On May 6, 1975, a massive gathering took place in the Lebanese capital Beirut, to commemorate the 60th anniversary of the Armenian genocide. Some 100,000 people participated in the march, which was organized jointly by different groups across the Armenian political spectrum.

==Preparations==
From the 50th anniversary commemoration of the Armenian genocide in 1965 onwards, Armenians held assemblies in the streets of Beirut on Commemoration Day (April 24). Previously these events had been held in stadiums.
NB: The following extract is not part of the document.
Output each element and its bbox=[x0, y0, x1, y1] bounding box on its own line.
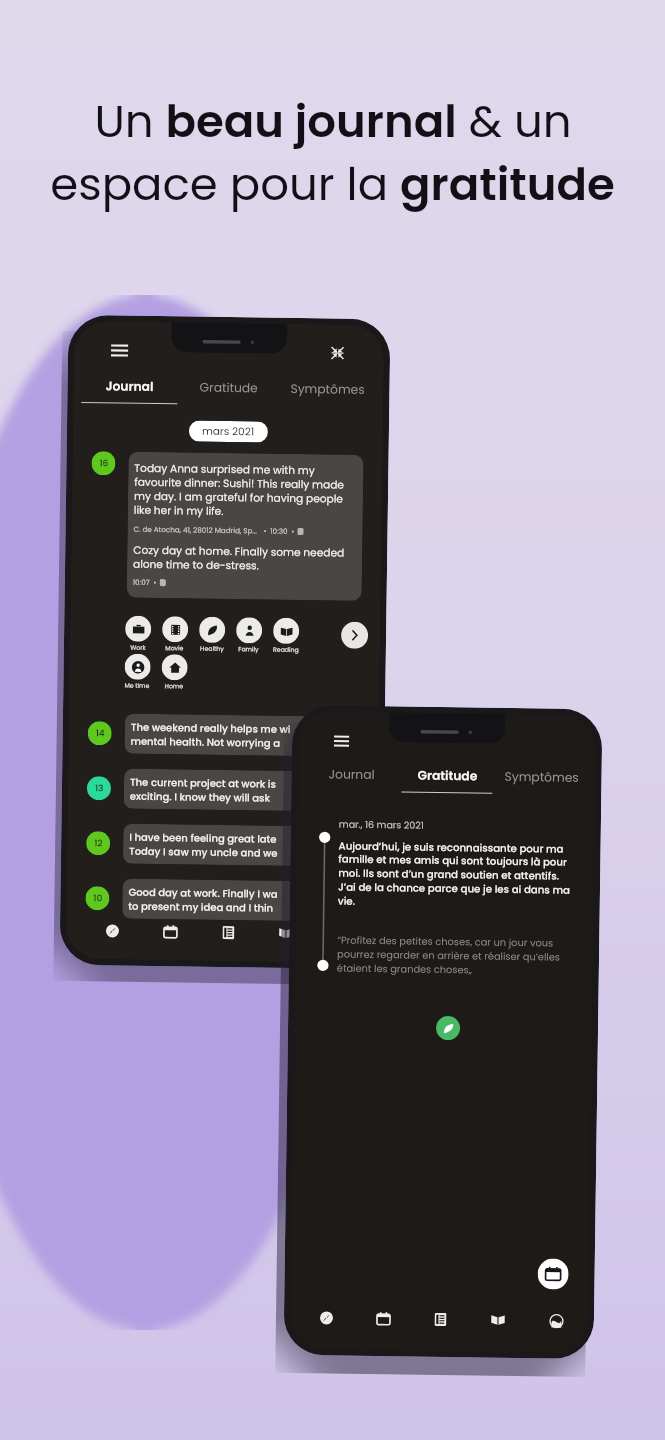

The Armenian political parties in Lebanon decided on September 2, 1974, to commemorate the 60th anniversary of the Armenian genocide together. Apart from the Lebanon branches of the Armenian political parties, the Armenian communists (members of the Lebanese Communist Party) also took part in the preparations. A Beirut-based International United Committee was formed by the Armenian Revolutionary Federation (Tashnaqs), the Social Democrat Hunchakian Party and the Armenian Democratic Liberal Party (Ramgavar) to organize commemorations worldwide. However, in April 1975 the Lebanese Civil War broke out.

==Bourj Hammoud meeting==
Taking advantage of a temporary cease-fire, the march was held on May 6, 1975. Around 50,000 people gathered at Bourj Hammoud Athletic Field. Speakers included Rashid as-Solh (prime minister of Lebanon), Khatchig Babikian (Armenian member of the Lebanese parliament), Nubar Tursarkisian, Shavarsh Torigian (Tashnag party representative), Vahrij Jerejian (Hunchakian party representative) and Onnig Sarkisian (Ramgavar party representative). Kataeb Party leader Pierre Gemayel took part in the meeting as a special invitee.

==March==
At the end of the meeting in Bourj Hammoud, the assembled started marching towards Martyrs' Square in downtown Beirut. The crowd numbered some 100,000. According to press accounts, the march proceeded without any incidents. Amongst the participants in the event were prominent Armenians from abroad, such as the businessman Kirk Kerkorian. At Martyrs' Square the march was greeted by Emin Beyhoum, mayor of Beirut. Beyhoum declared that a street had been renamed 'Rue de l'Armenie'. At the Martyrs' Monument the executive of the International United Committee placed a large wreath.

==Hamra protest==
Some 2,000 Armenian students carried out protests in the Hamra neighbourhood of West Beirut. They conducted sit-ins at two Turkish centres.